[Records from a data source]
=== Section Start ===
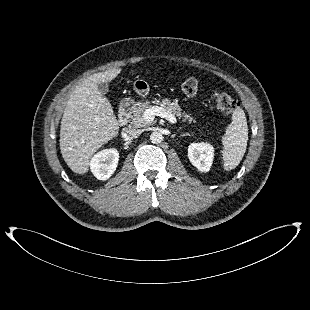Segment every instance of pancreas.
<instances>
[{"label":"pancreas","mask_w":310,"mask_h":310,"mask_svg":"<svg viewBox=\"0 0 310 310\" xmlns=\"http://www.w3.org/2000/svg\"><path fill=\"white\" fill-rule=\"evenodd\" d=\"M154 103L160 105L162 108L172 113L173 115H176L179 119L183 118L184 122L186 120H188L189 123L194 122V119L190 116V114L182 112V109L177 102H171L169 99H162L161 101L155 100ZM151 107L153 106L150 104V102H139L133 112L132 121L130 124L134 128L148 127L150 123L145 120L144 112Z\"/></svg>","instance_id":"1"}]
</instances>
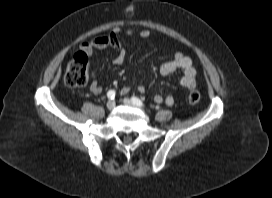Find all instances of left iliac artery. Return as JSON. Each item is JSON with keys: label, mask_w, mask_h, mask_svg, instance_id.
I'll list each match as a JSON object with an SVG mask.
<instances>
[{"label": "left iliac artery", "mask_w": 272, "mask_h": 198, "mask_svg": "<svg viewBox=\"0 0 272 198\" xmlns=\"http://www.w3.org/2000/svg\"><path fill=\"white\" fill-rule=\"evenodd\" d=\"M131 100H132V103L138 107L144 106L143 102L137 97H132Z\"/></svg>", "instance_id": "1"}]
</instances>
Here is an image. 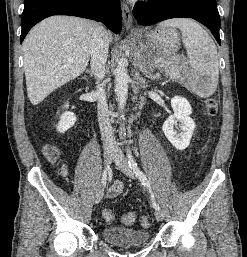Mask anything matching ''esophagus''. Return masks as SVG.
Masks as SVG:
<instances>
[{
	"mask_svg": "<svg viewBox=\"0 0 247 257\" xmlns=\"http://www.w3.org/2000/svg\"><path fill=\"white\" fill-rule=\"evenodd\" d=\"M122 15H123V24L127 31L134 30L133 19L129 6L125 3H122Z\"/></svg>",
	"mask_w": 247,
	"mask_h": 257,
	"instance_id": "1",
	"label": "esophagus"
}]
</instances>
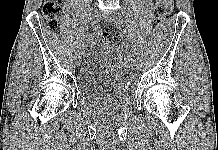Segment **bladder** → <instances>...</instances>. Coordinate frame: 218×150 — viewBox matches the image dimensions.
Wrapping results in <instances>:
<instances>
[{
	"label": "bladder",
	"mask_w": 218,
	"mask_h": 150,
	"mask_svg": "<svg viewBox=\"0 0 218 150\" xmlns=\"http://www.w3.org/2000/svg\"><path fill=\"white\" fill-rule=\"evenodd\" d=\"M78 79L82 91L87 96L104 99L114 93L119 100L124 98L122 74L109 47L100 44H92L89 47Z\"/></svg>",
	"instance_id": "bladder-1"
}]
</instances>
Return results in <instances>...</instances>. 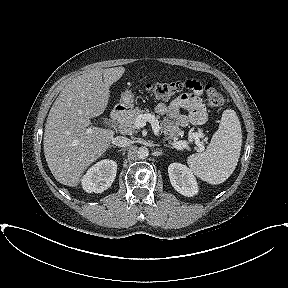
=== Section End ===
== Aim of the exercise ==
No pictures should appear in the copy. Reproduce exactly the lines from the line containing "Segment **bladder** →" through the last line of the data, inclusive.

== Exercise response ==
Segment **bladder** → <instances>...</instances>. Coordinate frame: 218×150 — viewBox matches the image dimensions.
Wrapping results in <instances>:
<instances>
[{
	"label": "bladder",
	"mask_w": 218,
	"mask_h": 150,
	"mask_svg": "<svg viewBox=\"0 0 218 150\" xmlns=\"http://www.w3.org/2000/svg\"><path fill=\"white\" fill-rule=\"evenodd\" d=\"M78 79L82 91L87 96L104 99L114 93L119 100L124 98L122 74L109 47L100 44H92L89 47Z\"/></svg>",
	"instance_id": "bladder-1"
}]
</instances>
Return results in <instances>...</instances>. 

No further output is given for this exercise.